The worst rail delays in more than a decade are impeding crop shipments in the Midwest, causing grain-storage facilities to fill up and sending prices for corn, soybean, and soybean meal up sharply, according to The Wall Street Journal.

Congestion on railroad networks, now threatening to extend into a second year in the U.S. Farm Belt, is forcing some buyers to purchase additional soybean meal, used mainly in animal feed, to ensure a steady supply, analysts said. That helped push futures prices up 11 percent in the past week. And, soybeans and corn both jumped by around 7 percent as livestock and poultry operations in the eastern United States rushed to avoid feed shortages and speculators bid up the price of the commodities related to soy meal, analysts said.

“It’s panic buying,” says Charlie Sernatinger, global head of grain futures at brokerage ED&F Man Capital Markets in Chicago. “You have to feed these animals.”  The delays—the worst for the agriculture industry since 2002, according to U.S. Agriculture Department officials—have slowed business for grain companies in the upper Midwest that ship crops to customers who process them into feed and other products or export them overseas.

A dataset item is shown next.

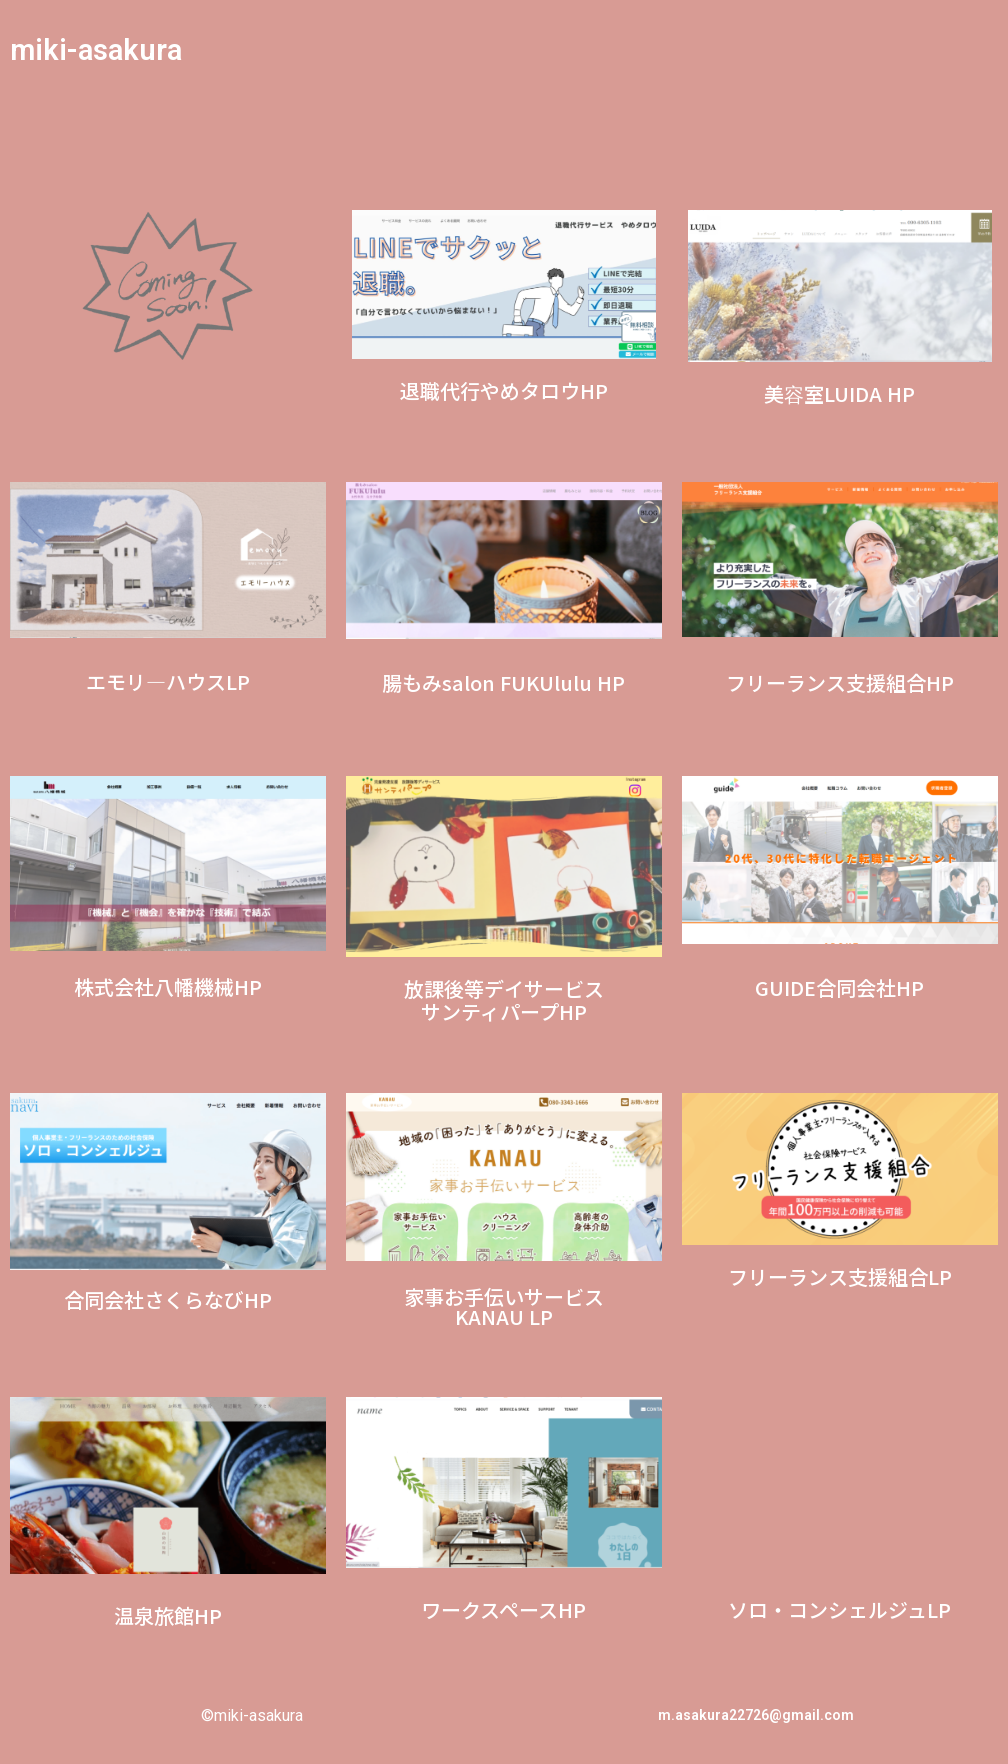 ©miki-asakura (252, 1715)
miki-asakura (98, 49)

Analysts worry that unless railroad congestion abates, soybean-meal futures prices could march higher in the weeks ahead, potentially lifting some consumer prices for meat and other animal products.

For farmers who are able to ship their crops, last week’s commodity-price run-up offered a chance to sell at higher prices after an extended period of decline. Abundant summer rain this year nurtured what is projected to be the biggest U.S. corn and soybean crops in history, which has hammered prices. Even after last week’s surge, corn futures are down 11 percent since the start of the year at the Chicago Board of Trade. Soybean futures are down 20 percent.

The rail snarls will cut grain-trading volumes to 8 million to 10 million bushels at Oahe this year, from 12 million to 15 million in a typical year, Mr. Luken said.

The transport problems are caused by several factors: Rail companies are experiencing an overall rise in demand to move goods, including consumer goods, crude oil from the shale fields of the upper Midwest, as well as increased grain from two years of bumper crops. Last year, an unusually harsh winter compounded problems by forcing shippers to run shorter, slower trains.

That overflowing demand has lifted profits for railroad companies such as BNSF Railway, owned by Warren Buffett ’s Berkshire Hathaway, Inc., and Canadian Pacific Railway Ltd., the two primary railroads serving the upper Midwest. Canadian Pacific shares have soared 37 percent this year, while rival railroads CSX Corp. and Norfolk Southern Corp. have climbed 24 percent and 19 percent, respectively. Rail companies have claimed progress in easing bottlenecks. BNSF earmarked $1 billion for expanded capacity along its northern U.S. tracks this year. “We’re delivering consistently better performance than we did last year,” said John Miller, BNSF’s vice president of agricultural products, who said the biggest factor influencing grain shipment speeds this fall is the scale of the crop to be moved, rather than rail congestion.